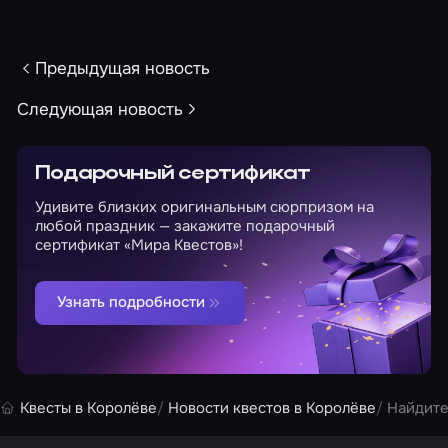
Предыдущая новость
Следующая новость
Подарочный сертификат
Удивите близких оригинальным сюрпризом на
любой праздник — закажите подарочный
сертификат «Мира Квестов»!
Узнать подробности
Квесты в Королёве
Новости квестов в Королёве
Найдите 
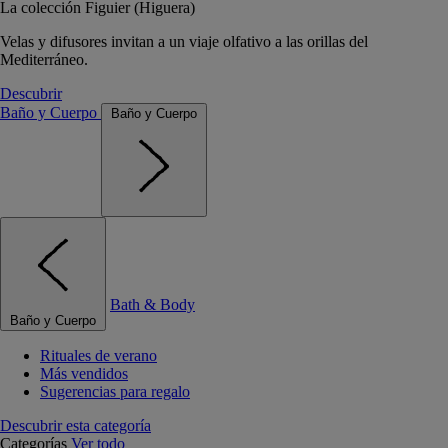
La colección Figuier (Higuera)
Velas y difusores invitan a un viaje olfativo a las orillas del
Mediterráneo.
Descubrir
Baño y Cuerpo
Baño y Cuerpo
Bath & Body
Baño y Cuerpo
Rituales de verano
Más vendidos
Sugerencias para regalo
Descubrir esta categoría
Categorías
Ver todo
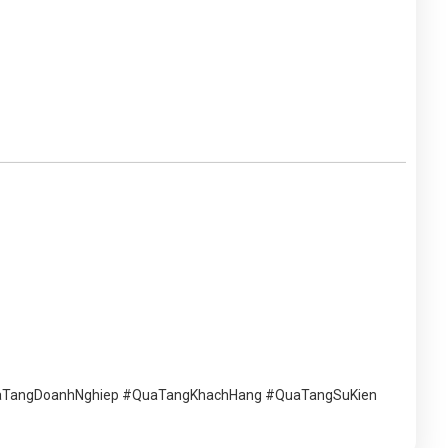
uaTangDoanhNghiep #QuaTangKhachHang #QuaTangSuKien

_ _ _ _

§ **ACTIVITY**
Could you reproduce all of the material exactly? Keep the pictures out of it.

§ **RESPONSE**
Предыдущая новость
Следующая новость
Подарочный сертификат
Удивите близких оригинальным сюрпризом на
любой праздник — закажите подарочный
сертификат «Мира Квестов»!
Узнать подробности
Квесты в Королёве
Новости квестов в Королёве
Найдите 
La colección Figuier (Higuera)
Velas y difusores invitan a un viaje olfativo a las orillas del
Mediterráneo.
Descubrir
Baño y Cuerpo
Baño y Cuerpo
Bath & Body
Baño y Cuerpo
Rituales de verano
Más vendidos
Sugerencias para regalo
Descubrir esta categoría
Categorías
Ver todo
uaTangDoanhNghiep #QuaTangKhachHang #QuaTangSuKien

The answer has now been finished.